= National Agriculture Imagery Program =

The National Agriculture Imagery Program (NAIP) acquires aerial imagery during the agricultural growing seasons in the continental United States. It is administered by the USDA's Farm Service Agency (FSA) through the Aerial Photography Field Office (APFO) in Salt Lake City.

A primary goal of the NAIP program is to make digital ortho photography available to governmental agencies and the public within a year of acquisition. This "leaf-on" imagery is used as a base layer for GIS programs in the FSA's County Service Centers, and is used to maintain the Common Land Unit (CLU) boundaries. Projects are contracted each year based upon available funding and the FSA imagery acquisition cycle. Beginning in 2003, NAIP was acquired on a 5-year cycle. 2008 was a transition year, and a three-year cycle began in 2009. Since the NAIP program began in 2003, vendors have been transitioning to digital sensors in imagery acquisition. In 2009, most NAIP imagery will be acquired with digital sensors rather than film cameras.

NAIP imagery products are available either as digital ortho quarter quad tiles (DOQQs) or as compressed county mosaics (CCM). The area for DOQQs corresponds to the USGS topographic quadrangles. Each image tile covers a 3.75 x 3.75 minute quarter quadrangle plus a 300-meter buffer on all four sides. CCMs are generated by compressing DOQQ image tiles into a single mosaic.
All individual tile images and the resulting mosaic are rectified in the UTM coordinate system, NAD 83, and cast into a single predetermined UTM zone.

NAIP imagery is typically acquired at a 1 m ground sample distance (GSD) with a horizontal accuracy that matches within 6 m of photo-identifiable ground control points, although these parameters do change over time. Starting in 2016, new imagery were acquired with a horizontal accuracy of +/-4 m, and starting in 2018, new imagery were acquired with GSD of 60 cm. The default spectral resolution is natural color (Red, Green and Blue, or RGB) but beginning in 2007, some states have been delivered with four bands of data: RGB and Near Infrared.
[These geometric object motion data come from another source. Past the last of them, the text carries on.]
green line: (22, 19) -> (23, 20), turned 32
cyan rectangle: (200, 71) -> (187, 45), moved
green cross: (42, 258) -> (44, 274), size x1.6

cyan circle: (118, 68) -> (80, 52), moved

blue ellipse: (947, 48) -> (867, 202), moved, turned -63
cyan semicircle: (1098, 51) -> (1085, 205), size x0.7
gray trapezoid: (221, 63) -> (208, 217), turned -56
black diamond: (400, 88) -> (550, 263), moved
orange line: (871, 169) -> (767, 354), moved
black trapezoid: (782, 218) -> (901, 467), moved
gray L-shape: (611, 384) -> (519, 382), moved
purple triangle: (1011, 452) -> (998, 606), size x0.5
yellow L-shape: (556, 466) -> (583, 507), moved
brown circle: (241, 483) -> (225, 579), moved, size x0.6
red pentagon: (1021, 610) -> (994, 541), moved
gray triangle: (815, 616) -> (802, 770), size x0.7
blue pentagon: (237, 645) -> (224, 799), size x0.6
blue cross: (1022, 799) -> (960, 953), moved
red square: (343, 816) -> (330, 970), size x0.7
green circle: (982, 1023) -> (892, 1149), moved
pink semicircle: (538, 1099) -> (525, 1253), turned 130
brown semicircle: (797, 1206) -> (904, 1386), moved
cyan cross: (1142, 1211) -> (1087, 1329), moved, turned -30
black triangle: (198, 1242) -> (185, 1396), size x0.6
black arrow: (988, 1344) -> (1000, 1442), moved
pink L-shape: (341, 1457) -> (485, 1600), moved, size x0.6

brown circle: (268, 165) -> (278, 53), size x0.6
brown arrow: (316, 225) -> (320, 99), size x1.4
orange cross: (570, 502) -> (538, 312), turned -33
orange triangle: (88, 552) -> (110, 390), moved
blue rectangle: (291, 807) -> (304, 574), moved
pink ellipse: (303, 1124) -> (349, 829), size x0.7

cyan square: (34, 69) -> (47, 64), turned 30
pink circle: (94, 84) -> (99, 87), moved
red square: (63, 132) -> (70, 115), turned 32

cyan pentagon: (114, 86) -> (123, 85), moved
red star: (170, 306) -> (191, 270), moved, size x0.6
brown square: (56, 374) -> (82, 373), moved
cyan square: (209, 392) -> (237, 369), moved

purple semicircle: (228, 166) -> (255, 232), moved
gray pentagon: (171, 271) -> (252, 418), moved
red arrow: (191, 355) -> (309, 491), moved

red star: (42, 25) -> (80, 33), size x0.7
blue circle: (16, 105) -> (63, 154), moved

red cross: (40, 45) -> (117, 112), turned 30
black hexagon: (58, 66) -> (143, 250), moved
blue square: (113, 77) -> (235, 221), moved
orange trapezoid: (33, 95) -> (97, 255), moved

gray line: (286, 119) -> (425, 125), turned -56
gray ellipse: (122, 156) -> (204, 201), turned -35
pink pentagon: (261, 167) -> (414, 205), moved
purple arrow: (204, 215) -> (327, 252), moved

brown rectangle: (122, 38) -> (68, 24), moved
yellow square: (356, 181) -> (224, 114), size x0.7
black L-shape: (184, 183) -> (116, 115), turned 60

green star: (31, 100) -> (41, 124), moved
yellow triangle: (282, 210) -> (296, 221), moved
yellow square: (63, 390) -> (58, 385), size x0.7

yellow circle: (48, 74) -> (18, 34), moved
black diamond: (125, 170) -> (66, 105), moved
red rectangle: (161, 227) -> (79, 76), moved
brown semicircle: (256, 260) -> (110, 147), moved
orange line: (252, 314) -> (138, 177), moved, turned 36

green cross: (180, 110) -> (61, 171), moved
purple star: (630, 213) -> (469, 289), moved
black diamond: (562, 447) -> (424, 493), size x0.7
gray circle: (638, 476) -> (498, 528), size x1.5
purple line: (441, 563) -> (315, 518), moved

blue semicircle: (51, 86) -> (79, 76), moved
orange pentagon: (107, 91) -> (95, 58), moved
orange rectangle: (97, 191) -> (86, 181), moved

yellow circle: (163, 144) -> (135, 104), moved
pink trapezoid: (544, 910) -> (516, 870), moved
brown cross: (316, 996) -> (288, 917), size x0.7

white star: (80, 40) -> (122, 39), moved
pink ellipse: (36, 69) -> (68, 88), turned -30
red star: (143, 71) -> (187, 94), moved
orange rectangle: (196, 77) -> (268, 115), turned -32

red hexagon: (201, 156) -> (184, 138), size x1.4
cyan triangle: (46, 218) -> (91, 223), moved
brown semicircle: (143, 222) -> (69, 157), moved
Images have no more than 10% cloud cover per quarter quad tile, weather conditions permitting.

==Potential changes in licensing==

The FSA is considering a program change to availability and licensing for products of the NAIP beyond the 2018 fiscal year. Under review are a switch from a public domain program to a Commercial off-the-shelf (COTS) licensing model. This change would require all users to begin paying for services and data, an effort that the FSA hopes would supplement 2018 budget reductions and lapses in funding from cost-share partners.

A final decision, originally expected on May 1, 2018, was delayed in order to give the FSA additional time to research options for continuing the program. At issue is the acquisition strategy for the data. Options under discussion include eliminating full state coverage to acquire agriculture-only land, restricting coverage to “high value” agriculture states, and/or using the COTS licensing model. FSA and the Office of Management and Budget (OMB) would continue to work towards a positive solution that benefits all stakeholders. The delayed decision meant that the NAIP would remain a public domain program for image data acquired through 2019.